From: Tran Ngoc Duong on
On 18 Tháng Sáu, 02:27, Maaartin <grajc...(a)seznam.cz> wrote:
> On Jun 17, 7:18 pm, Tran Ngoc Duong <tranngocdu...(a)gmail.com> wrote:
>
> > On 17 Tháng Sáu, 15:20, Maaartin <grajc...(a)seznam.cz> wrote:> On Jun 17, 9:13 am, Tran Ngoc Duong <tranngocdu...(a)gmail.com> wrote:
> > >Then in can be embedded in the instruction on most architectures.
> > >The memory access may be more costly then the computation on modern
> > > architectures even when LEA is not available.
>
> > Even if it is an expanded key, which is quite short and is accessed
> > very frequently?
>
> The memory read can take place concurrently to other operations within
> only one cycle. It may become a bottleneck if there are other memory
> accesses, or it can help to free other busy resource. But I don't
> think that such a many-times-repeated multiplication with a non-
> constant value is frequent.
>
I'm not sure if I understand it correctly. What I've tried to say was
the case of mixing a data word with a (sub-)key word in a block /
stream cipher, which may be surely regarded as many-times-repeated
multiplication by a in-memory constant value, and it is quite typical.

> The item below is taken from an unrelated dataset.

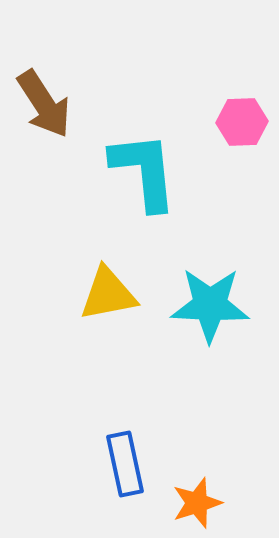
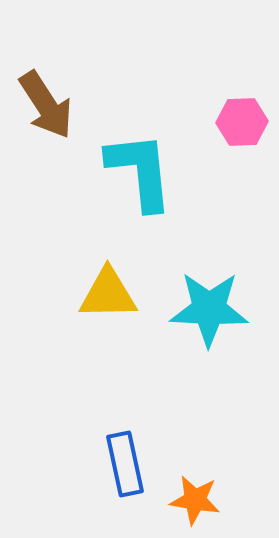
brown arrow: moved 2 px right, 1 px down
cyan L-shape: moved 4 px left
yellow triangle: rotated 10 degrees clockwise
cyan star: moved 1 px left, 4 px down
orange star: moved 2 px left, 3 px up; rotated 27 degrees clockwise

> > Right. That's exactly what made me uncertain feelings with the group
> > 2*x*y + x + y.
>
> There's an algorithm using something similar: RC6, but they choose a
> sort of squaring instead.
>
I see. Exactly that squaring was used in my pseudo-code.

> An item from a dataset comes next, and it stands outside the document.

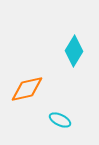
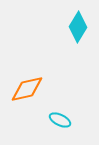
cyan diamond: moved 4 px right, 24 px up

> > And we're yet to take into account the timing variance. In 1994 most
> > of us were happy as we weren't aware of timing attack.
>
> Right. But multiplication is considered to be evil since on some
> architectures it may lead to timing attack as well.
>
"Evil" sounds somehow too strong to me. Multiplication is simply not
suitable for these architectures -- legacy or low-end chips, I think.

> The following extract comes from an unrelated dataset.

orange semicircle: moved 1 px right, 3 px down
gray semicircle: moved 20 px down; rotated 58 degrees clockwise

Just like memory lookup for architectures with non-constant memory
access time.

> > Do you think it's worth to consider something like this:
>
> I can't tell. But you haven't got it right, there's no data * data
> multiplication in IDEA, so the row
>   u = u*(2*u + 1) <<< 15;
> must be wrong. Unless it's what you want to do.
>
I want to. I think it (the quadratic polynomial) is better than 2*u*z
+ u + z, since the later is linear in u and in z.

> > I has never implemented it, but I guess an optimized implementation
> > takes about 15-20 clock cycles per byte on a modern processor.
>
> That too slow, isn't it?
>
Really? I don't think so. Serpent yields about 75 MB/s on my 2-core
2GHz machine (under a latest version of TrueCrypt). That is 2*2E9 /
(75*1024*1024) = 51 clock cycles / byte.